Material for this exercise:
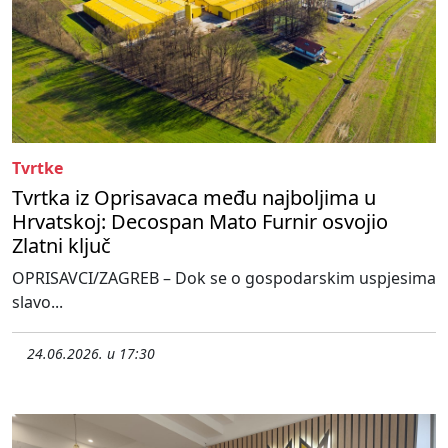
Tvrtke
Tvrtka iz Oprisavaca među najboljima u
Hrvatskoj: Decospan Mato Furnir osvojio
Zlatni ključ
OPRISAVCI/ZAGREB – Dok se o gospodarskim uspjesima
slavo...
24.06.2026. u 17:30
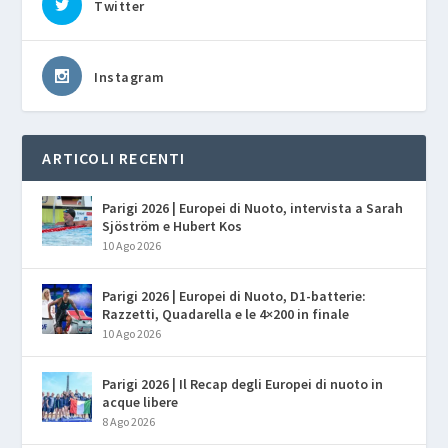
Twitter
Instagram
ARTICOLI RECENTI
Parigi 2026 | Europei di Nuoto, intervista a Sarah
Sjöström e Hubert Kos
10 Ago 2026
Parigi 2026 | Europei di Nuoto, D1-batterie:
Razzetti, Quadarella e le 4×200 in finale
10 Ago 2026
Parigi 2026 | Il Recap degli Europei di nuoto in
acque libere
8 Ago 2026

What to produce:
Everything in the entries above should be returned exactly, apart from the pictures.

Solution for this exercise:
Tvrtke
Tvrtka iz Oprisavaca među najboljima u
Hrvatskoj: Decospan Mato Furnir osvojio
Zlatni ključ
OPRISAVCI/ZAGREB – Dok se o gospodarskim uspjesima
slavo...
24.06.2026. u 17:30
Twitter
Instagram
ARTICOLI RECENTI
Parigi 2026 | Europei di Nuoto, intervista a Sarah
Sjöström e Hubert Kos
10 Ago 2026
Parigi 2026 | Europei di Nuoto, D1-batterie:
Razzetti, Quadarella e le 4×200 in finale
10 Ago 2026
Parigi 2026 | Il Recap degli Europei di nuoto in
acque libere
8 Ago 2026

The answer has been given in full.